INFORMATION SUPPLIED.
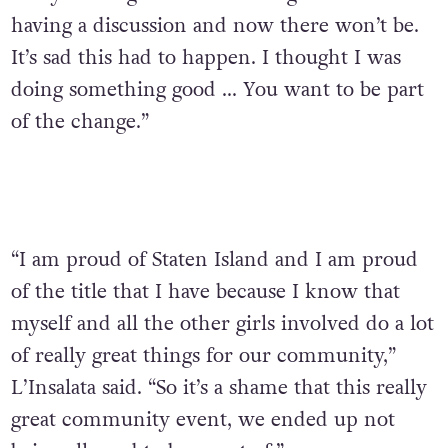
having a discussion and now there won’t be.
It’s sad this had to happen. I thought I was
doing something good … You want to be part
of the change.”
“I am proud of Staten Island and I am proud
of the title that I have because I know that
myself and all the other girls involved do a lot
of really great things for our community,”
L’Insalata said. “So it’s a shame that this really
great community event, we ended up not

PROBLEM TO WORK ON. Copy out the line holding "doing something good … You want to be part" along with all lines after it through the end of the entries, exactly and only these.

RESULT FOR THIS TASK.
doing something good … You want to be part
of the change.”
“I am proud of Staten Island and I am proud
of the title that I have because I know that
myself and all the other girls involved do a lot
of really great things for our community,”
L’Insalata said. “So it’s a shame that this really
great community event, we ended up not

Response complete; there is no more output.